Investors KDDI and Sumitomo intend to invest a total of US$2bn in their Myanmar joint venture partner MPT, with a US$1.6bn network infrastructure investment announced this time last year, which was to drive their base transceiver station count from 2,000 to 5,000. While MPT are not believed to have dramatically increased their captive tower count, which continues to be rolled out by Huawei, most of the Myanmar towercos report healthy lease up, which we estimate totals over 1,500 co-locations from MPT, suggesting MPT is closing in on their target.
Of the two international license holders, Telenor has achieved the fastest subscriber growth in Myanmar, racing to just under 17mn subscribers in two years. Telenor has maintained their reputation as a tough, disciplined and single-minded negotiator with towercos, playing off Apollo and IGT as their go-to towercos of scale, while driving deep discounts with Eco Friendly Towers and recent entrants OCK. Telenor remains broadly on track with their rollout plan, having lit 5,831 towers by the end of Q216 – all independently owned – with a target to reach 7,000 by year end 2016, and as many as 13,000 sites to achieve solid nationwide voice and data coverage.
Having launched a month ahead of Telenor in August 2014, Ooredoo has fared less well in the battle for subscribers, achieving 8.2mn subscribers by the end of Q216. While it initially appeared that Ooredoo was courting the higher value customer with Myanmar’s first 3G then first 4G service, ARPU fell 35% between Q215 and Q216, while management changes and a slow down in new tower build in the first half of 2016 suggest the operator is changing strategic direction. Ooredoo currently has ~3,800 sites. Like Telenor, Ooredoo has used third party towercos for their rollout, but changed strategy in 2015, reverting from an initial preference to retain power assets to now requiring that towercos provide tower+power.

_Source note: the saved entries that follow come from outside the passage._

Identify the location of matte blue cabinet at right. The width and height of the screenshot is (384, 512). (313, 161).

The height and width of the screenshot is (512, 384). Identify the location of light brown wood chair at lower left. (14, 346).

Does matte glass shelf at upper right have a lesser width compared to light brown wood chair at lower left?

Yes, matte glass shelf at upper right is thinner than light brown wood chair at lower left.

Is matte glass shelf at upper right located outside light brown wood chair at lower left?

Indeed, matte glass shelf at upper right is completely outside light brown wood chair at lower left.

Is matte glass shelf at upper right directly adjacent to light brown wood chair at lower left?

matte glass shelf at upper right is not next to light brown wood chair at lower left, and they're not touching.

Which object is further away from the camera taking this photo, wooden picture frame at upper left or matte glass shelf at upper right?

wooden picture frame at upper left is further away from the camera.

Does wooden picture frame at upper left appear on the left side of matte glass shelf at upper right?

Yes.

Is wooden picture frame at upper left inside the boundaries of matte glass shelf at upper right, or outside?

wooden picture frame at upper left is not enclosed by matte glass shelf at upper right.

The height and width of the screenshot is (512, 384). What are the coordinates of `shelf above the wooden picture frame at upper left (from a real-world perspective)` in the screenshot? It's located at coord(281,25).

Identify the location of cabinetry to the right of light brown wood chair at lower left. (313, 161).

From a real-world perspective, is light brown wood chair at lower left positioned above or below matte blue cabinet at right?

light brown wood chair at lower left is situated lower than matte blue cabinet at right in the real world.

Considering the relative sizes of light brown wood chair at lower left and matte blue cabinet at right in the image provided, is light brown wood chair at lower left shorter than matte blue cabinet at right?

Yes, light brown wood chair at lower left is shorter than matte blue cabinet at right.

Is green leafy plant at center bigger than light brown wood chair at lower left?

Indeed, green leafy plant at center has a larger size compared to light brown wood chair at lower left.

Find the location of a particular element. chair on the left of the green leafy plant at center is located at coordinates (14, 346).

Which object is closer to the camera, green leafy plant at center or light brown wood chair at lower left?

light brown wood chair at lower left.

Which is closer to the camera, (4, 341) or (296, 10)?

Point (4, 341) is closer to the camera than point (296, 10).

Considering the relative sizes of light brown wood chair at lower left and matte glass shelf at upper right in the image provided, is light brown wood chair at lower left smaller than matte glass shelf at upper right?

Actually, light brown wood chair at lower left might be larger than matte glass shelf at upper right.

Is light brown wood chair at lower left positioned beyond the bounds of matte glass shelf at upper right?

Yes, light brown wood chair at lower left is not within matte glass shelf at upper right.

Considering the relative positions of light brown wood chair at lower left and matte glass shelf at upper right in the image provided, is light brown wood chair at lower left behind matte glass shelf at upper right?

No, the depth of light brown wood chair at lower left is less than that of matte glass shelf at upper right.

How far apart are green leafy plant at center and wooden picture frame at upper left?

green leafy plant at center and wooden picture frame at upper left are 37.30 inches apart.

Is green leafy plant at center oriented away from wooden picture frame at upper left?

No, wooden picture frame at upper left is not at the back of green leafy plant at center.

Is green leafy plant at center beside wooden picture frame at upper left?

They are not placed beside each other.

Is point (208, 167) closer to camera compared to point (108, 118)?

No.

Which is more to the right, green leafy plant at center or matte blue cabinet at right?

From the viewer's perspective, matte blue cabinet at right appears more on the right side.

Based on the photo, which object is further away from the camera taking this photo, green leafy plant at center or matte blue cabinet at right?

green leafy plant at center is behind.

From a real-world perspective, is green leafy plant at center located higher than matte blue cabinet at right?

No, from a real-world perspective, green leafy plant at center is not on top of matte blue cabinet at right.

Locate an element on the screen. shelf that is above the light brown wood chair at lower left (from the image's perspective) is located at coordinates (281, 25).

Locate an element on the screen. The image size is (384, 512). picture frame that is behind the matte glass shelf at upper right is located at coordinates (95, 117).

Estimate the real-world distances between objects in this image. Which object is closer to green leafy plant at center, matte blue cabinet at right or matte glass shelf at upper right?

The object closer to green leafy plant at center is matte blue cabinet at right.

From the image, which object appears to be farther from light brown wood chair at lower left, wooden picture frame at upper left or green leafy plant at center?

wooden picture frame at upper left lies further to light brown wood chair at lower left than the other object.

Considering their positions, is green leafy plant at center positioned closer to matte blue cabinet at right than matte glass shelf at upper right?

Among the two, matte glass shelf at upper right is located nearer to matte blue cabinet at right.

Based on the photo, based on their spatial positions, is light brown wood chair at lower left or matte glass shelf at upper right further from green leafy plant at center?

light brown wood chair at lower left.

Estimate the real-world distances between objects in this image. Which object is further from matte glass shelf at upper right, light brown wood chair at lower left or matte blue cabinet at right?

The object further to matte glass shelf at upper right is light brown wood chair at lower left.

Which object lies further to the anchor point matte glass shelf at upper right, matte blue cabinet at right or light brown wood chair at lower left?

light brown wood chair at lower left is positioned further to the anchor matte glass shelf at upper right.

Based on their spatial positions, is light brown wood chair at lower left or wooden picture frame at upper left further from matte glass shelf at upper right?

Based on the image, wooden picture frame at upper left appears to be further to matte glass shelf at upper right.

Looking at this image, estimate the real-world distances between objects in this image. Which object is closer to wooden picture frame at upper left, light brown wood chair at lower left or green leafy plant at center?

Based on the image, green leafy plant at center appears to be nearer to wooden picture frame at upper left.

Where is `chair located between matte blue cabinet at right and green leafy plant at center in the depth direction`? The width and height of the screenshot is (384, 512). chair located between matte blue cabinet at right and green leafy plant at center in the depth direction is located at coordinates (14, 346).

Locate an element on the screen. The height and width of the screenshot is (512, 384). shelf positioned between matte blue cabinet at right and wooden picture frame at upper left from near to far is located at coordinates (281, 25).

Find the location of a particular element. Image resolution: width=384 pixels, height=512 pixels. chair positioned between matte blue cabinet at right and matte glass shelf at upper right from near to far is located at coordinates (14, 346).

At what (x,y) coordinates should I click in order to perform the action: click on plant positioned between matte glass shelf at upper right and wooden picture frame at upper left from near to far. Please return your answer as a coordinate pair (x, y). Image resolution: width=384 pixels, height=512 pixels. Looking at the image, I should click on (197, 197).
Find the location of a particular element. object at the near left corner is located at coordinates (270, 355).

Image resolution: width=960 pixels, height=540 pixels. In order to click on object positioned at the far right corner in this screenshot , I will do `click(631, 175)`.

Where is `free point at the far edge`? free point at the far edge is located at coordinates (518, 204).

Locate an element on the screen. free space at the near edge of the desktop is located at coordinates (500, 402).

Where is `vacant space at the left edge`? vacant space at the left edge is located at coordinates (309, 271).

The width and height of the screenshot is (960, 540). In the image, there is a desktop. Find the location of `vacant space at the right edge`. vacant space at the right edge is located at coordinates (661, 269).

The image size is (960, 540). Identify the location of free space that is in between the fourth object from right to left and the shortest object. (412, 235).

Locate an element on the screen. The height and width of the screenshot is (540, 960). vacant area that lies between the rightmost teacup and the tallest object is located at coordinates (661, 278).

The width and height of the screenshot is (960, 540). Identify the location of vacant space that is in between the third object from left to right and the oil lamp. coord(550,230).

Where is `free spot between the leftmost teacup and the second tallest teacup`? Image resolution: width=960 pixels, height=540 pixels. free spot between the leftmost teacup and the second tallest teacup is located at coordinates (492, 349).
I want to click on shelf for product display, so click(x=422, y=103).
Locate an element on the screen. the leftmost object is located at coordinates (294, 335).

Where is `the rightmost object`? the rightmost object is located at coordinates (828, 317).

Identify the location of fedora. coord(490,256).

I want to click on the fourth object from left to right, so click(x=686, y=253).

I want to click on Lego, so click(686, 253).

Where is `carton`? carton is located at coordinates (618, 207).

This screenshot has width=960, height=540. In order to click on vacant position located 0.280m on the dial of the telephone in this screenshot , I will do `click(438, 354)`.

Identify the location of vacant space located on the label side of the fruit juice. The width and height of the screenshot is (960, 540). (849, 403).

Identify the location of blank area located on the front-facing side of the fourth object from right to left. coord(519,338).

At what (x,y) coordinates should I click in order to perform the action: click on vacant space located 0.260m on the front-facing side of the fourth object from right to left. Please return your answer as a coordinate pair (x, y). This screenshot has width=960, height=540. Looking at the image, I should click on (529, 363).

While they have yet to break ground, soon-to-be licensed fourth MNO Viettel has pledged to invest US$1.5bn in the construction of a 3G network, with the aim of achieving 95% population coverage within three years. Viettel has a creative approach to making more marginal locations economically viable for the provision of mobile coverage. Viettel successfully and rapidly deployed low cost networks focusing on underserved rural areas in Mozambique, Cameroon and more recently Tanzania. The Vietnamese military-backed operator has formed successively deeper partnerships with towercos, and has already been using the test sites of Myanmar’s towercos, who will be hopeful that Viettel accelerate their rollout and achieve volume and capacity at launch by substantially leveraging co-location.
Myanmar mobile subscriber growth by MNO over the last year
Viettel owns a 49% controlling stake in Myanmar’s fourth MNO, with the balance shared among a consortium of local stakeholders which includes Star High Public Company, itself owned by Myanmar Economic Corporation (MEC), which also owns MECtel. Viettel will reportedly have access to assets including 1,000 towers and 13,000km of fibre, as well as whatever remains of a reported subscriber base of 3.8mn before MECtel’s MNO play was discontinued.

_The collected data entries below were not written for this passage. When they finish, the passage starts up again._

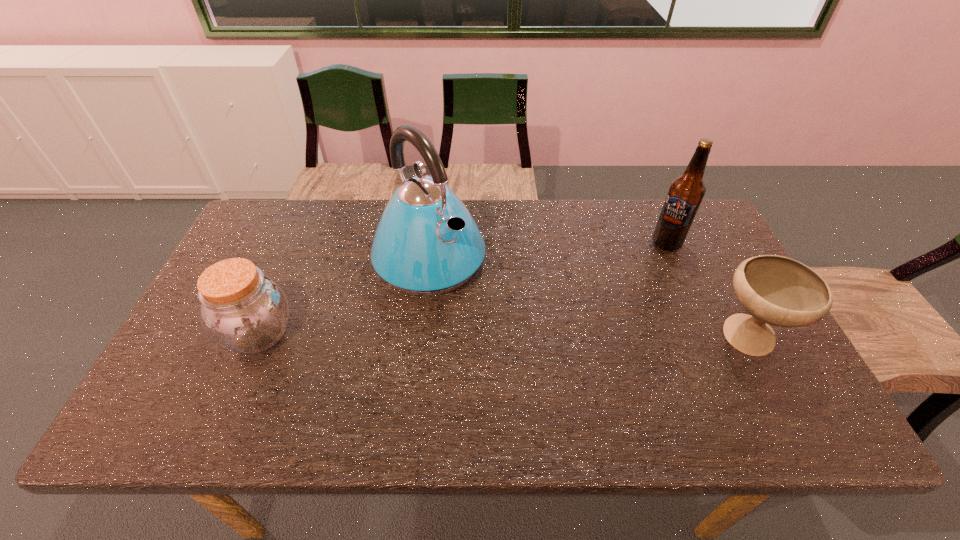 Where is `vacant space on the desktop that is between the jar and the chalice and is positioned at the spout of the tallest object`? Image resolution: width=960 pixels, height=540 pixels. vacant space on the desktop that is between the jar and the chalice and is positioned at the spout of the tallest object is located at coordinates (507, 336).

The height and width of the screenshot is (540, 960). I want to click on free space on the desktop that is between the jar and the chalice and is positioned on the label of the beer bottle, so click(x=528, y=336). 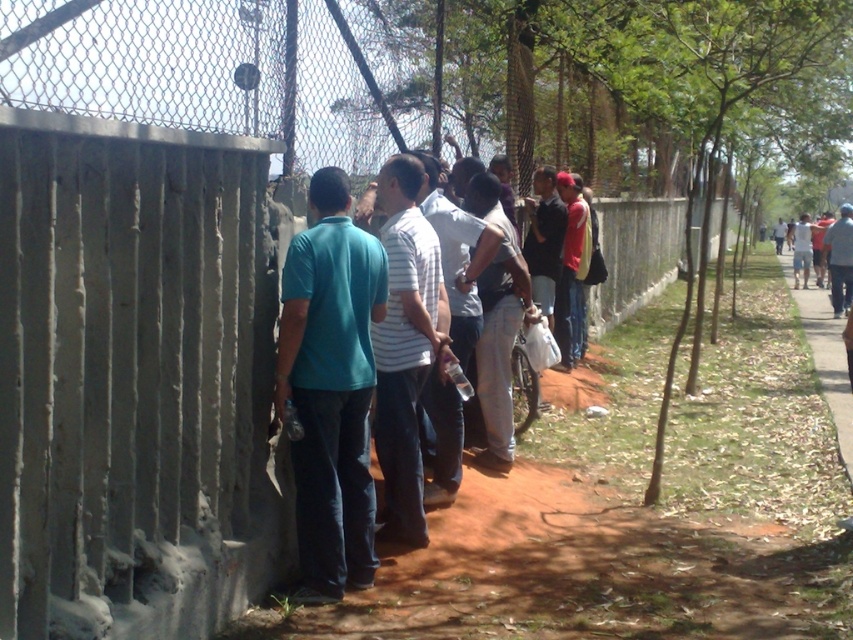 You are a photographer trying to capture a group photo of the people waiting in line. You notice the white striped shirt at center and the matte red shirt at center. Which shirt should you focus on to ensure it appears larger in your photo?

The matte red shirt at center is larger than the white striped shirt at center, so focusing on the matte red shirt at center will make it appear larger in the photo.

You are a photographer trying to capture a group photo of the people waiting in line. You notice two individuals wearing a teal matte shirt at center and a white striped shirt at center. Since you want to ensure both are visible in the frame, which person should you position closer to the camera to avoid being obscured by others?

The teal matte shirt at center should be positioned closer to the camera because it has a smaller size and might be harder to see from a distance compared to the larger white striped shirt at center. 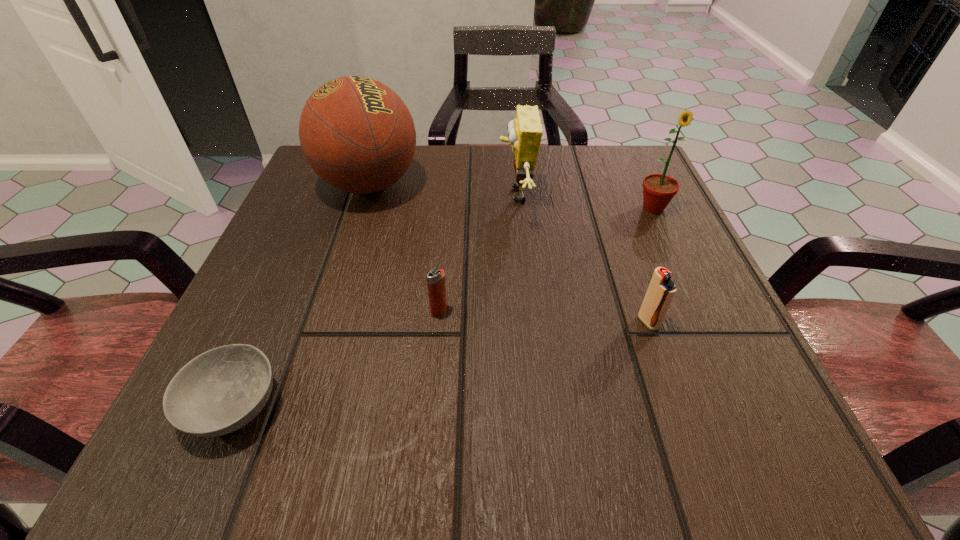 Locate an element on the screen. The width and height of the screenshot is (960, 540). vacant area at the near edge of the desktop is located at coordinates (411, 421).

At what (x,y) coordinates should I click in order to perform the action: click on vacant region at the left edge of the desktop. Please return your answer as a coordinate pair (x, y). Looking at the image, I should click on (324, 234).

Find the location of a particular element. The image size is (960, 540). vacant space at the right edge of the desktop is located at coordinates (651, 241).

At what (x,y) coordinates should I click in order to perform the action: click on vacant point at the far left corner. Please return your answer as a coordinate pair (x, y). Looking at the image, I should click on (349, 205).

The image size is (960, 540). In order to click on free location at the far right corner of the desktop in this screenshot , I will do `click(606, 164)`.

Estimated total number of sites in each MNOs network (inclusive of co-locations)
Who are Myanmar’s towercos and how are they financed?
We would divide Myanmar’s seven towercos into three groups; towercos of scale (IGT, Apollo and edotco), towercos competing on price (EFT and OCK), and towercos seeking an exit (PAMEL and MIG – with Digicel MTC already departed).
Between them, these seven towercos have built over 7,000 towers to date, with only MPT building their own sites through Huawei.
Currently Myanmar’s largest towerco with around 2,400 towers, Irrawaddy Green Towers (IGT) has the distinction of being Myanmar’s only towerco to date to have secured substantial build contracts from both Ooredoo and Telenor. Ayad Chammas serves as CEO. IGT has declared intent to build 5,000 towers in Myanmar, spending ~US$490mn. IGT is part of ASEAN Towers, which also owns Golden Towers with 350 sites in Vietnam. IGT has investment from by Alcazar Capital, EPC Investors, M1 Group and local Myanmar company Barons Telelink. In December 2015, Dutch DFI FMO arranged a US$122mn syndicated loan for IGT.
Apollo Towers Myanmar, which has around 1,800 completed towers, also recently raised development finance, having started to draw down a US$250mn loan from OPIC. Apollo’s Chairman is former Eaton Towers Founder and Orange CEO Sanjiv Ahuja, and is a joint venture between Ahuja’s Tillman Global Holdings, TPG and MIL (Myanmar Investments International Limited). Philippe Luxcey is CEO.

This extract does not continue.